YAML is a Weird Beast
“YAML is a weird beast.”
Someone’s comment on a PR months ago triggered my curiosity.
I use YAML daily for configuration files: OpenAPI specs, Helm charts, Symfony configs, Spring Boot properties… yet I’d never questioned its inner workings.
How complex could a configuration format really be?
Instead of just accepting it, I decided to dive deep and understand why YAML earned this reputation.
So I did what any curious developer would do: I implemented a YAML parser from scratch in PHP
.
Is my parser 100% spec-compliant? No.
Was that the goal? Also no.
The goal was understanding. Learning what’s actually possible with YAML beyond basic key-value pairs. And what I discovered was fascinating.
Beyond Simple Configs: YAML’s Hidden Features
Tags: Extending YAML’s Type System
Did you know YAML supports tags?
Beyond predefined tags like !!str, !!int, !!map, and !!seq, you can define custom tags to represent specialized types.
Want to load environment variables? Include external files? Represent custom objects?
Tags make it possible.
database:
host: !env DATABASE_HOST
port: !env DATABASE_PORT
credentials: !include credentials.yaml
Anchors and Aliases: DRY Configuration
YAML lets you define reusable content with anchors (&) and reference it later with aliases (*).
This works for simple values:
First occurrence: &anchor Value
Second occurrence: *anchor
And even complex structures with circular references:
person: &person
name: John
spouse: *spouse
spouse: &spouse
name: Jane
spouse: *person
The Merge Key: Inheritance in YAML
The merge key << isn’t part of the YAML 1.2 spec, but it’s widely supported and incredibly useful for creating configuration variants:
default: &default
host: localhost
port: 3306
development:
<<: *default
database: dev_db
production:
<<: *default
database: prod_db
It even supports merging multiple aliases with overrides:
---
- &CENTER { x: 1, y: 2 }
- &LEFT { x: 0, y: 2 }
- &BIG { r: 10 }
- # Merge one map
<<: *CENTER
r: 10
label: center
- # Merge multiple maps
<<: [ *CENTER, *BIG ]
label: center/big
- # Merge multiple maps
<<: [ *CENTER, *LEFT ]
r: 4
label: center/left
- # Override
<<: [ *BIG, *LEFT, { r: 1 } ]
x: 2
label: center/left/small
Multi-Document Files
A single YAML file can contain multiple documents separated by ---:
---
name: Document 1
value: 123
---
name: Document 2
value: 456
You can also use the document end marker ... to explicitly terminate documents and define per-document directives:
%YAML 1.2
---
name: Document 1
value: 123
...
%YAML 1.1
%TAG !mytag! tag:example.com,2000:app/
---
name: Document 2
value: !mytag!customValue value
...
Explicit Key Notation: When Keys Get Complex
Most YAML users never encounter explicit key notation, but it’s essential when your key itself is a complex structure:
- sun: yellow
- ? earth: blue
: moon: white
Or in its weirdest form: a single scalar as an explicit key followed by an empty key:
{
? foo :,
: bar,
}
Weird, right?
YAML 1.2: A JSON Superset
Here’s something that surprised me: YAML 1.2 is a complete superset of JSON.

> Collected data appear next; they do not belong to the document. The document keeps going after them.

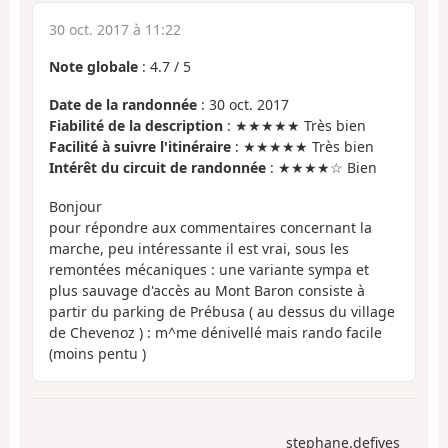
30 oct. 2017 à 11:22
Note globale
:
4.7
/
5
Date de la randonnée
: 30 oct. 2017
Fiabilité de la description
: ★★★★★ Très bien
Facilité à suivre l'itinéraire
: ★★★★★ Très bien
Intérêt du circuit de randonnée
: ★★★★☆ Bien
Bonjour
pour répondre aux commentaires concernant la
marche, peu intéressante il est vrai, sous les
remontées mécaniques : une variante sympa et
plus sauvage d'accès au Mont Baron consiste à
partir du parking de Prébusa ( au dessus du village
de Chevenoz ) : m^me dénivellé mais rando facile
(moins pentu )
stephane.defives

This means every valid JSON document is also valid YAML 1.2.
You can literally paste JSON into a YAML 1.2 parser, and it will work without any modifications.
# This is valid YAML 1.2
{
"name": "John Doe",
"age": 30,
"hobbies": ["reading", "coding"],
"address": {
"city": "Berlin",
"country": "Germany"
}
}
This compatibility makes migration between formats seamless and allows you to gradually adopt YAML’s features while maintaining JSON compatibility where needed.
This shows YAML is very flexible.
But is it too flexible?
The Real Beast: Complexity and Ambiguity
And here’s the weirdest thing about YAML: its sheer complexity and countless edge cases.
The specification itself isn’t always clear and is sometimes contradictory.
While building my parser, I had to make judgment calls on how to handle ambiguous cases.
I tried to follow the specification as closely as possible, but practical implementation sometimes required deviating from it.
That’s when I truly understood the comment from the PR I mentioned earlier.
YAML’s flexibility comes at the cost of predictability.
Conclusion
YAML is indeed a weird beast.
It’s simultaneously simple enough for basic configs and complex enough to represent intricate data structures with custom types, inheritance, and cross-references.
Would I recommend using all these features in production? Probably not.
But understanding what’s possible helps you make informed decisions about when to use YAML and when to choose something simpler.
If you’re curious about the implementation details, check out my PHP YAML parser on GitHub
.
It’s not perfect, but it taught me everything I wanted to know about YAML’s quirks and complexities.